A EDP não é a PT, nem é o BES, mas ela foi um pilar dos anos socráticos, e o seu valor cresceu enormemente graças à febre das renováveis. Essas contas nunca foram compreendidas pelos portugueses, e sobre a EDP está ainda muito longe de ter recaído o mesmo nível de reprovação que se abateu sobre a PT e sobre o BES — muito possivelmente por a EDP continuar a deter um enorme poder financeiro, económico e político. O facto de se ter transformado na cash cow das privatizações pós-troika também ajudou, e muito: em 2011 e 2012, o país precisava desesperadamente de dinheiro, e a dupla Passos Coelho/Vítor Gaspar preferiu embolsar 2,7 mil milhões de euros no imediato a desconstruir a lógica rentista que preside a boa parte dos negócios da eléctrica nacional. Por esse lado, eu compreendo certas irritações dos actuais accionistas da EDP e dos seus representantes portugueses: houve muita gente que fez um investimento gigantesco com base em determinados níveis de rentabilidade, e mudá-los a posteriori seria fazer batota com compromissos assumidos pelo Estado.

É verdade. Mas, neste ponto, eu coloco a minha mão direita em cima do ombro da extrema-esquerda — “batota”, se quisermos, é também o que os governos fazem quando congelam carreiras, quando criam “contribuições solidárias”, quando as PPP rodoviárias sufocam a economia e levam empresas à falência. Se os sucessivos governos podem fazer “batota” connosco, por que não com a EDP, com a Galp ou com a REN? Ninguém me apanhará a criticar o descongelamento dos nove anos de carreira dos professores e depois a aplaudir o congelamento para toda a eternidade das rendas da EDP — o clientelismo e o corporativismo estão em ambos os lados: na Fenprof e na EDP Renováveis. Tal como ninguém me apanhará a defender os privilégios de empresas semi-monopolistas, que devem o seu sucesso a um antiquíssimo concubinato com o Estado, como se estivéssemos a proteger a iniciativa privada e o mercado aberto.
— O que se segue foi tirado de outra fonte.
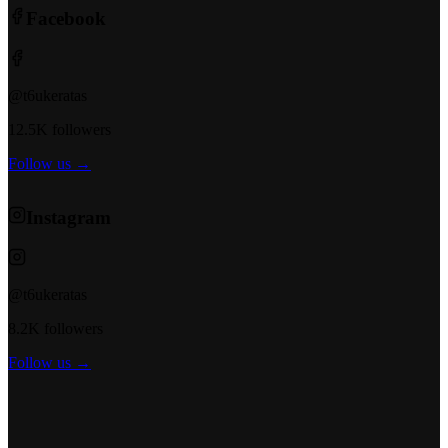
Facebook
@t6ukeratas
12.5K followers
Follow us →
Instagram
@t6ukeratas
8.2K followers
Follow us →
Pior: um dos grandes problemas de o país não ter ainda parado para pensar seriamente no significado de ter um ex-primeiro-ministro acusado de um nível gigantesco de corrupção reflecte-se também aqui, nos privilégios e nas rendas da EDP. Depois de tudo o que sabemos sobre o BES, sobre a PT, sobre o Grupo Lena, sobre o TGV ou sobre o percurso de Manuel Pinho na Universidade de Columbia, não me parece razoável pôr as mãos no fogo por qualquer grande contrato assinado pelo Estado com um privado, e muito menos pelos negócios chorudos da EDP Renováveis — empresa que, recorde-se, foi criada em 2007. A postura do próprio Governo deveria ser esta: duvidar de qualquer papel assinado por José Sócrates entre 2005 e 2011. A bem do regime e da democracia, já era hora de começarmos a conversar a sério sobre este assunto.